La conferenza stampa che Giuseppe Conte ha tenuto domenica scorsa ha aperto la fase 2 della lotta al Coronavirus.
Fin qui, attorno alle scelte di “Giuseppi” si è percepito un consenso abbastanza forte. Perché? Probabilmente perché, tutto sommato, erano decisioni attese e metabolizzate. Non è mai mancata, poi, una certa consapevolezza delle difficoltà di un momento che le generazioni future leggeranno nei libri di storia.
Si riteneva che, da lunedì 4 maggio, sarebbe partita la fase 2. Sarà effettivamente così, ma l’impressione è che l’approccio sia troppo timido.
La quarantena è stata accettata bene, nella misura in cui si sono registrate poche infrazioni alle norme contenute nei vari decreti. Restare a casa comporta indubbiamente enormi sacrifici. Si è detto tantissimo dell’impatto economico del Coronavirus. Si è parlato meno della sfera sociale ed individuale.
Domenica Conte è apparso, forse per la prima volta, confuso e poco chiaro nella presentazione dei punti salienti del DPCM.
Ad una prima, parziale, riapertura del tessuto produttivo, non appaiono seguire chiaramente analoghi allentamenti relativamente all’aspetto sociale delle nostre vite.
Sin dai minuti immediatamente seguenti la fine della conferenza stampa, si è discusso molto sul significato di “congiunto” e di “relazione stabile”.

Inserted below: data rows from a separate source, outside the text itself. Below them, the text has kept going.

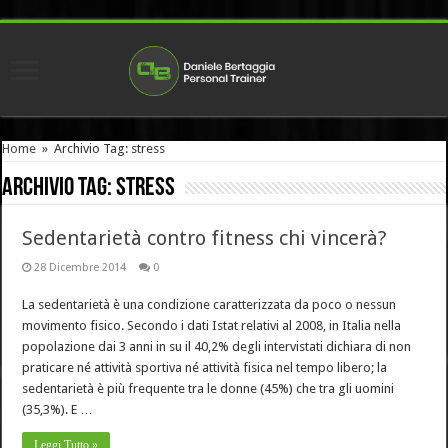
Home
»
Archivio Tag: stress
Archivio Tag:
stress
Sedentarietà contro fitness chi vincerà?
28 Dicembre 2014
0
La sedentarietà è una condizione caratterizzata da poco o nessun
movimento fisico. Secondo i dati Istat relativi al 2008, in Italia nella
popolazione dai 3 anni in su il 40,2% degli intervistati dichiara di non
praticare né attività sportiva né attività fisica nel tempo libero; la
sedentarietà è più frequente tra le donne (45%) che tra gli uomini
(35,3%). E …
Leggi Tutto »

Pur con tutti i rischi del caso, un pezzo dell’apparato produttivo italiano si rimette in moto. Un’ulteriore prosecuzione del lockdown potrebbe colpire ancora più duramente il nostro Prodotto Interno Lordo e, più in generale, la nostra economia. A fronte di ciò, non appaiono ben chiari i limiti entro i quali si estende l’allentamento del distanziamento sociale nelle prossime settimane. Quando le norme sono poco chiare, la loro interpretazione può finire per essere ingiustamente troppo discrezionale. Chi sono i “congiunti”? Chi definisce la stabilità di una relazione? E di quali relazioni si parla? Amore? Amicizia? Insisto: non si tratta – citando le parole di Conte – di organizzare party privati. Credo che tutte e tutti noi usciremo di casa con un approccio diverso da quello con cui siamo metaforicamente entrati ad inizio marzo. Siamo, in qualche maniera, cambiati. Mi chiedo a quale pericolo si va incontro se, con tutte le precauzioni del caso, si mangia una pizza a casa di un’amica o di un amico.
È un cedimento culturale a chi, nelle settimane passate, si indignava per una corsa in solitaria di troppo? È un’amichevole e tranquillizzante pacca sulla spalla a Confindustria che, nei giorni scorsi, ha denunciato la presenza di un presunto clima ostile agli industriali? Sto, semplicemente, esagerando?
Va detto che, al netto delle discutibili scelte politiche, la Regione Lombardia – la più colpita dal Coronavirus – è anche quella in cui, in queste settimane, hanno continuato a lavorare molte imprese. Coincidenze?